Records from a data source
┄┄┄┄┄┄┄┄┄┄
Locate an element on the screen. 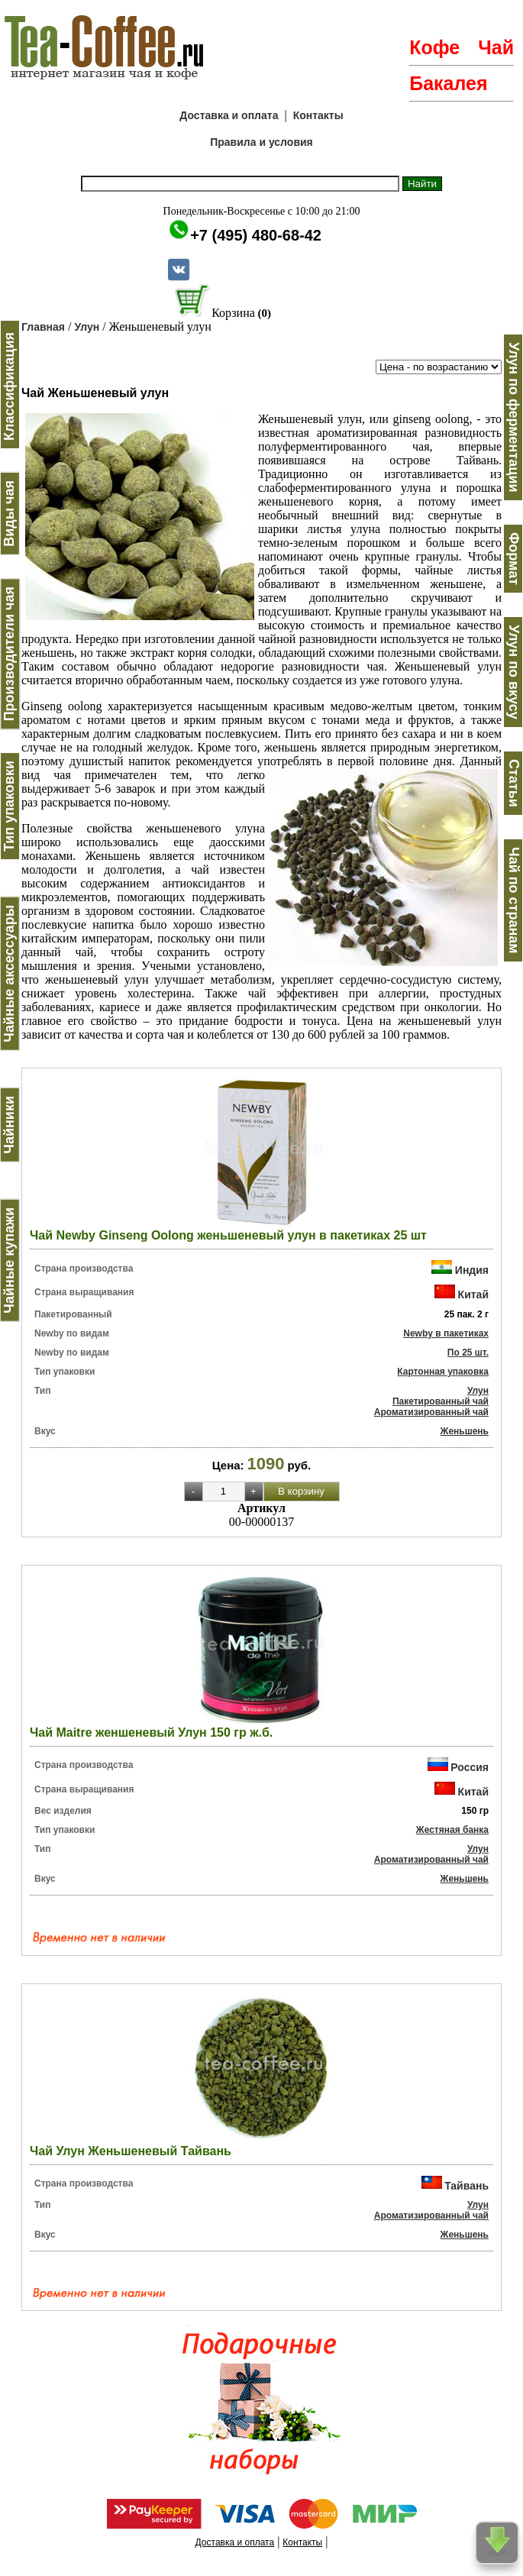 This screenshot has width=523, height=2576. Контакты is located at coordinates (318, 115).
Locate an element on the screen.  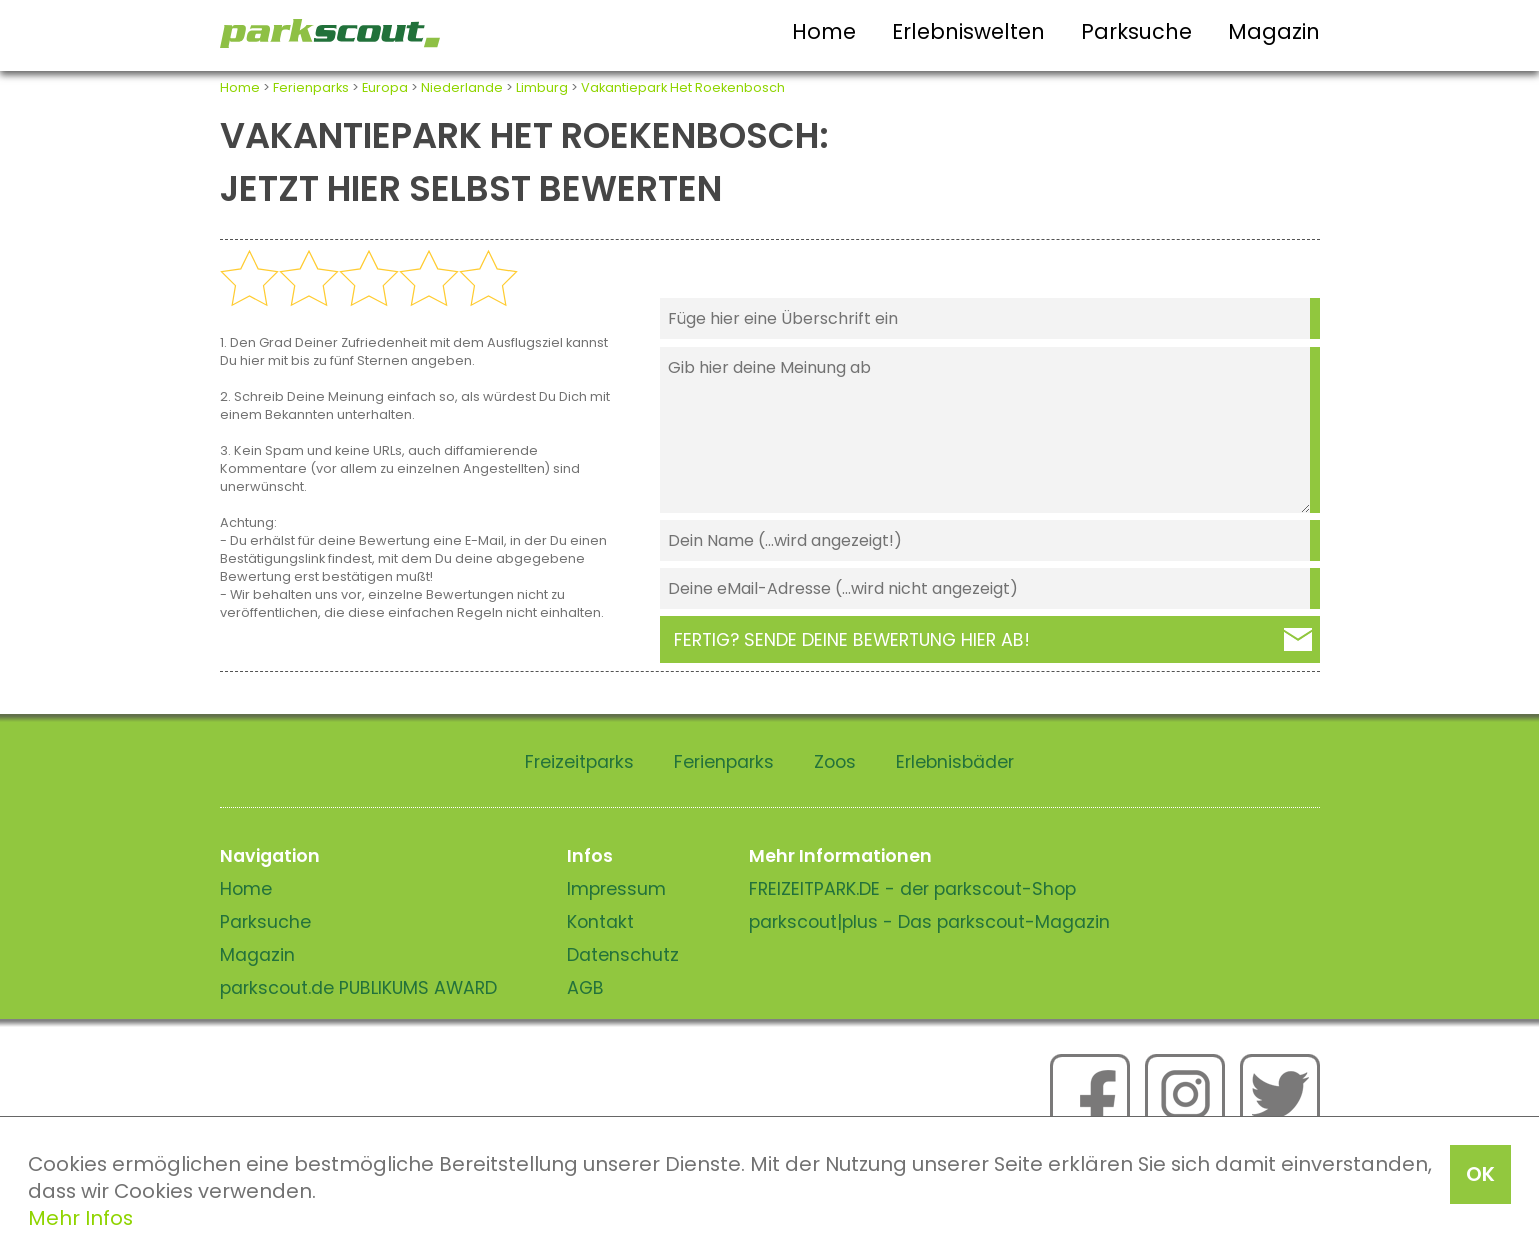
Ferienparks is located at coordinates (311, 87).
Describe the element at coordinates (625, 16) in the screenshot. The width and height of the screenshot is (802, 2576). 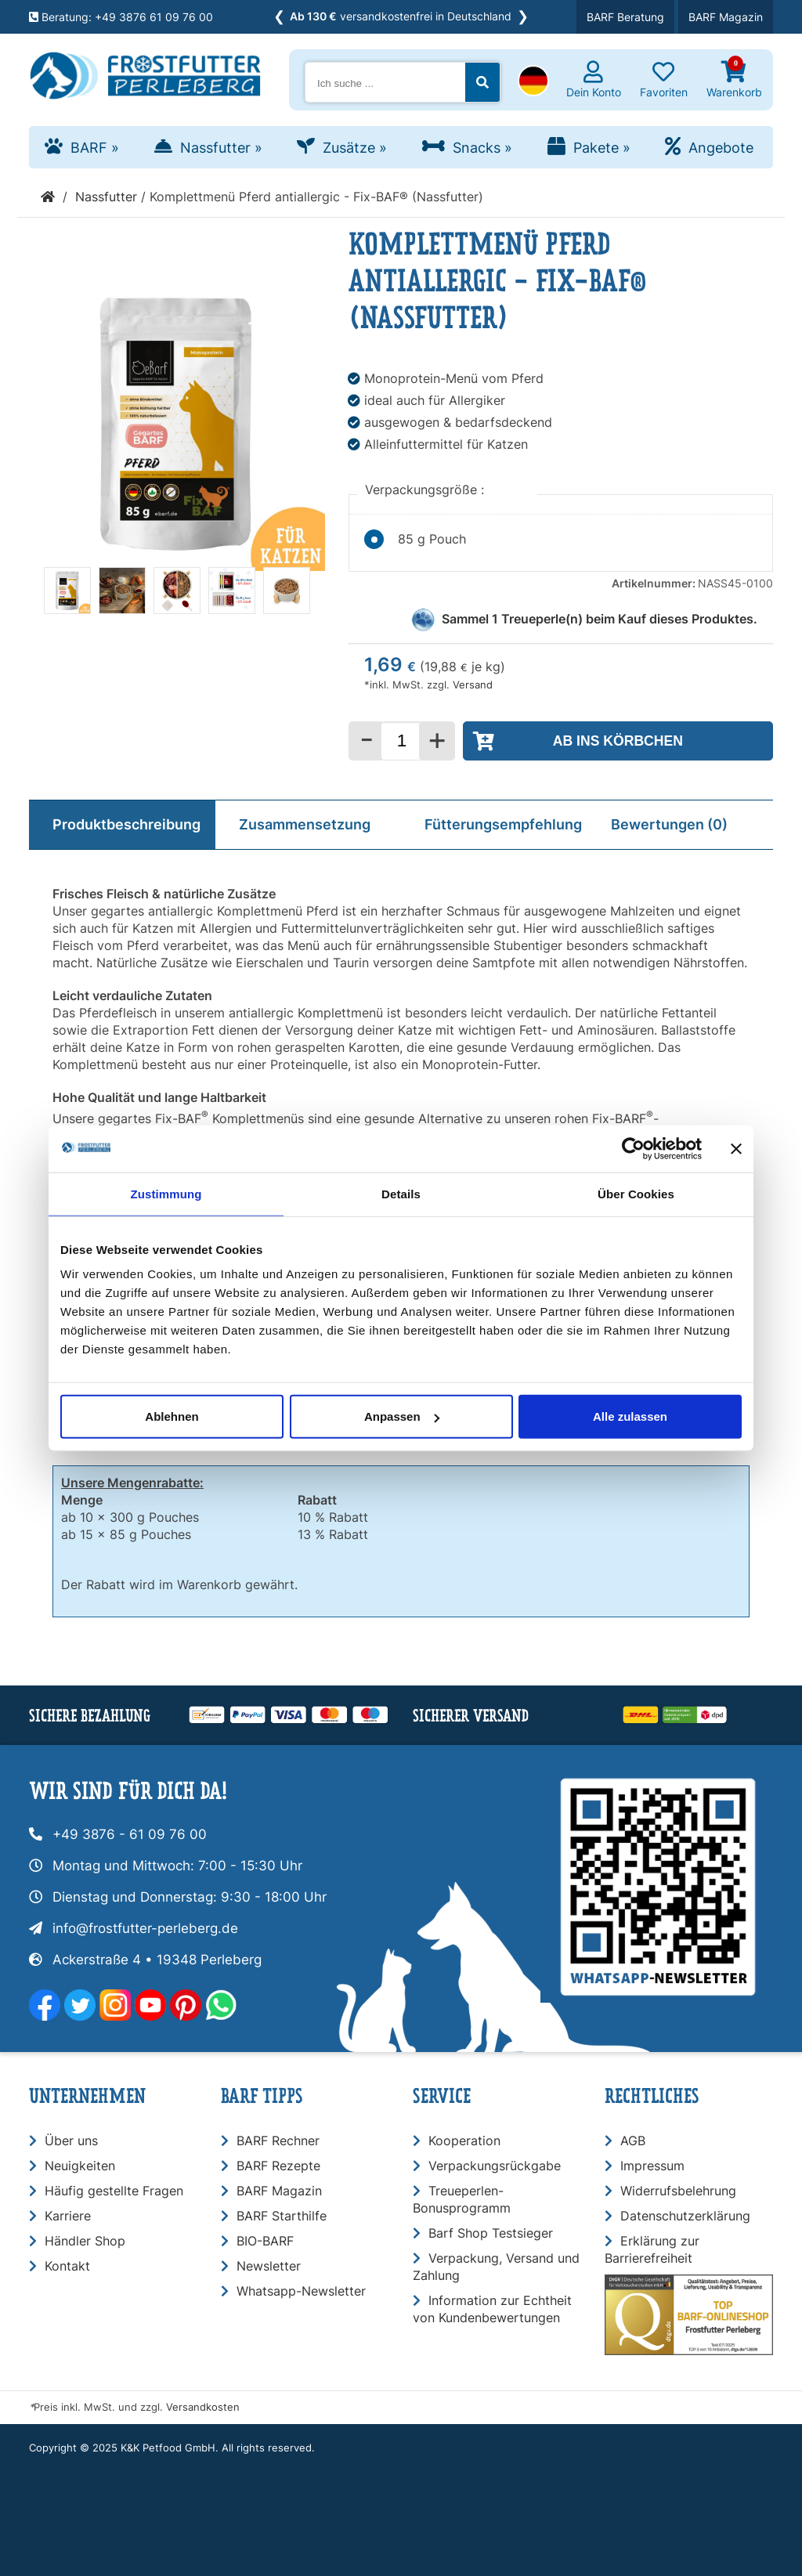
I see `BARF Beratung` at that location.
┄┄┄┄┄┄┄┄┄┄
— Your instructions —
From the line containing "Describe the element" down to the last line of the entries above, copy each line exactly and nothing more. Leave pictures out.

— Task result —
Describe the element at coordinates (625, 16) in the screenshot. The width and height of the screenshot is (802, 2576). 
I see `BARF Beratung` at that location.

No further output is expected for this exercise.